- Supplied records:
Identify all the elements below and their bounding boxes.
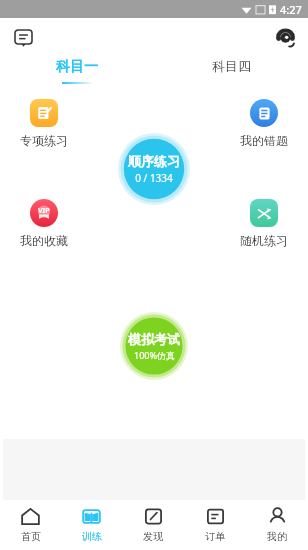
- button[interactable]: 专项练习: [12, 99, 76, 148]
- staticText: 科目四: [212, 58, 251, 74]
- staticText: 0 / 1334: [135, 171, 173, 185]
- staticText: 发现: [143, 530, 163, 543]
- staticText: 顺序练习: [128, 153, 180, 169]
- staticText: 我的: [267, 530, 287, 543]
- button[interactable]: 首页: [0, 500, 61, 550]
- button[interactable]: VIP: [12, 199, 76, 248]
- staticText: 模拟考试: [128, 331, 180, 347]
- button[interactable]: 随机练习: [232, 199, 296, 248]
- button[interactable]: Messages: [8, 23, 38, 53]
- button[interactable]: Customer service: [270, 23, 300, 53]
- staticText: 训练: [82, 530, 102, 543]
- staticText: 科目一: [56, 58, 98, 76]
- staticText: 我的错题: [240, 133, 288, 148]
- button[interactable]: 发现: [122, 500, 184, 550]
- staticText: 我的收藏: [20, 233, 68, 248]
- staticText: 4:27: [280, 2, 302, 17]
- button[interactable]: 我的错题: [232, 99, 296, 148]
- button[interactable]: 我的: [246, 500, 308, 550]
- staticText: 随机练习: [240, 233, 288, 248]
- button[interactable]: 训练: [61, 500, 122, 550]
- button[interactable]: 科目一: [0, 58, 154, 90]
- button[interactable]: 订单: [184, 500, 246, 550]
- button[interactable]: 模拟考试: [120, 312, 188, 380]
- staticText: 订单: [205, 530, 225, 543]
- staticText: VIP: [38, 206, 50, 216]
- staticText: 首页: [21, 530, 41, 543]
- staticText: 专项练习: [20, 133, 68, 148]
- staticText: 100%仿真: [134, 349, 175, 361]
- button[interactable]: 顺序练习: [118, 133, 190, 205]
- button[interactable]: 科目四: [154, 58, 308, 90]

- Exercise description: Filter the lines above, keeping and copying those that contain "我的错题".

- Solution for this exercise:
- staticText: 我的错题: [240, 133, 288, 148]
- button[interactable]: 我的错题: [232, 99, 296, 148]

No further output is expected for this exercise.